New Delhi: Imran Khan is repeating an old chestnut that a Bharatiya Janata Party government would be able to secure a Kashmir deal with Pakistan. Such was the conventional wisdom before Atal Behari Vajpayee formed the government. By any standard, Atal Behari Vajpayee was an outstanding prime minister. However, even he was unable to manage a Kashmir deal. In revenge for his peace efforts with Nawaz Sharief, the Pakistan army struck in Kargil. His efforts were not entirely fruitless though. Vajpayee’s visit to the Minar-e-Pakistan at least sent the message to thinking Pakistanis that a section of the Indian political establishment that spoke recurrently of “Akhand Bharat” had accepted Pakistan’s right to independent existence. Drawing on the goodwill he had generated, Vajpayee was also able to extract a border ceasefire agreement from Pakistan. It was far less than a Kashmir deal. But it was not insignificant.

And if Atal Behari Vajpayee could not secure a Kashmir deal from Pakistan, it is doubtful if any other Bharatiya Janata Party prime minister can. Vajpayee was rather unique for a BJP prime minister. He was liberal, deep, consensual, and had more friends in other parties than in the BJP. His relations with the RSS were strained. He was intimately knowledgeable about Kashmir because his political formation occurred in the early years of the Kashmir crises. He was part and parcel of the political scene when the Simla agreement was signed with Pakistan. Its terms were at once advantageous to India while leaving the final outcome, as it were, suspended. It was advantageous because it closed the UN chapter once for all and made Kashmir a bilateral issue between India and Pakistan. Indira Gandhi urged Zulfikar Ali Bhutto to accept the 1949 Ceasefire Line as the India-Pakistan border but he sought time for consultations. She didn’t press the case because it could be seen as imposing a victor’s justice on Pakistan which world history had determined to be unhelpful. In the event, Bhutto spurned Mrs Gandhi’s offer and indeed vowed vengeance on India for the Bangladesh War victory.

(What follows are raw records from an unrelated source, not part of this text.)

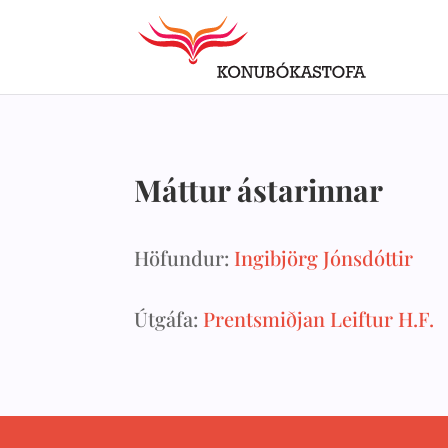
Máttur ástarinnar
Höfundur:
Ingibjörg Jónsdóttir
Útgáfa:
Prentsmiðjan Leiftur H.F.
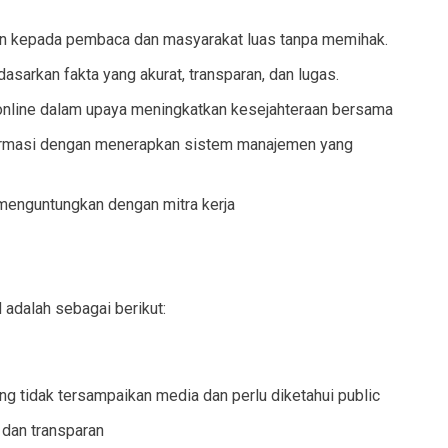
 kepada pembaca dan masyarakat luas tanpa memihak.
asarkan fakta yang akurat, transparan, dan lugas.
nline dalam upaya meningkatkan kesejahteraan bersama
rmasi dengan menerapkan sistem manajemen yang
menguntungkan dengan mitra kerja
dalah sebagai berikut:
ng tidak tersampaikan media dan perlu diketahui public
 dan transparan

The Simla Agreement, nevertheless, is the pivot around which all Kashmir-related dialogues with Pakistan revolve. It cannot be any other way. While India could not convince Bhutto in 1972 to accept the Ceasefire Line as the border, he did acquiesce in its conversion to the Line of Control as it has since become known. The only agreement that is possible between India and Pakistan on Kashmir is what Indira Gandhi desired. Preserving the status quo, the Line of Control has to become the border. Once peace returns to the region, military threats abate, trade flourishes, people-to-people contacts grow, and borders come to remain only in name -- a project of history that may take another fifty to one hundred years to accomplish -- anything is possible. But till utopia arrives, ground realities remain harsh. Prestige of the two countries and domestic nationalism won’t permit anything more than recognition of the LoC as the border, and even that shan’t be easy.

As prime minister, Manmohan Singh said that boundaries of India cannot be altered. This was the position of all prime ministers before him. A post-Vajpayee BJP prime minister cannot cut a more advantageous Kashmir deal for Pakistan. Pakistan should learn to deal with all Indian governments. And it should know that terrorism will not bend India to Pakistan’s will. Three years after Pakistan opened the Kashmir chapter of terrorism, India inaugurated economic reforms. The events were not linked. India has not looked back since the 1991 reforms; any recent hiccups promise to be temporary. If Pakistan concentrates on the economy and leaves Kashmir to historical processes to resolve, it would do itself a world of good.